Talent management within a globalised workforce

by Personnel Today 15 Dec 2009
by Personnel Today 15 Dec 2009

Multinational corporations continue to move away from being organised around self-contained or independent national entities, towards structures that integrate their businesses across borders.

However, while companies have conducted business internationally over many decades, there has only recently been an emerging research focus on globalisation as it impacts on the management of a firm’s global workforce.

Consequently, there remains significant potential to build greater understanding and to leverage competitive advantage in this area.

Frontiers matter

As the process of globalisation plays out, there are many who claim that we live and work in an increasingly borderless world. While this argument may have some merit, frontiers matter. Societies imprint heavy character traits on the way firms and employees behave and operate. This, of course, has significant implications for the way people are managed within international organisations.

Firms often want convergence and standardisation to achieve a consistent best practice across their business operations. This may be in the way they go to market, deliver customer service or manage risk. It may also be in the way they reward and manage the performance of employees.

However, societal effects have meant that the ‘DNA’ of European, Japanese, Chinese or American firms is often not easily compatible with a drive for consistency.

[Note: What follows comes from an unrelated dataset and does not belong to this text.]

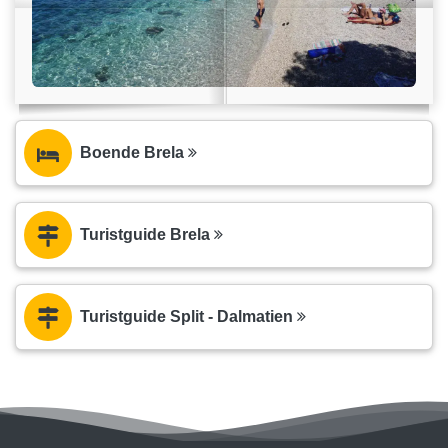
Boende Brela
Turistguide Brela
Turistguide Split - Dalmatien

Consequently, while there are pressures to act globally, many managers act or want to act locally. In this sense, what prevails in reality is likely to be different.

Some argue that firms actually operate in a state of persistent diversity, and will continue to do so, with no one ‘best way’ that can be made to work in all locations.

Exploiting differentiation

For HR professionals this is important. Organisations that do not understand the nature of how international differences manifest themselves may see strategic objectives fail or not realise their potential as envisaged.

For example, managers can often know the importance of local capabilities that can differentiate and exploit local opportunities. Too many times however, they may have a headquarters operation that wants to homogenise the way they operate and, in doing so, undervalue their own subsidiaries’ capabilities.

This creates windows of opportunity for those firms that can understand the nature of globalisation and identify and effectively develop capabilities across international operations. Organisational practice and policies geared with a greater awareness of the impact of globalisation can be drivers in developing the capabilities that make a difference.

Building understanding

In this context, key international HR management issues have long been overlooked.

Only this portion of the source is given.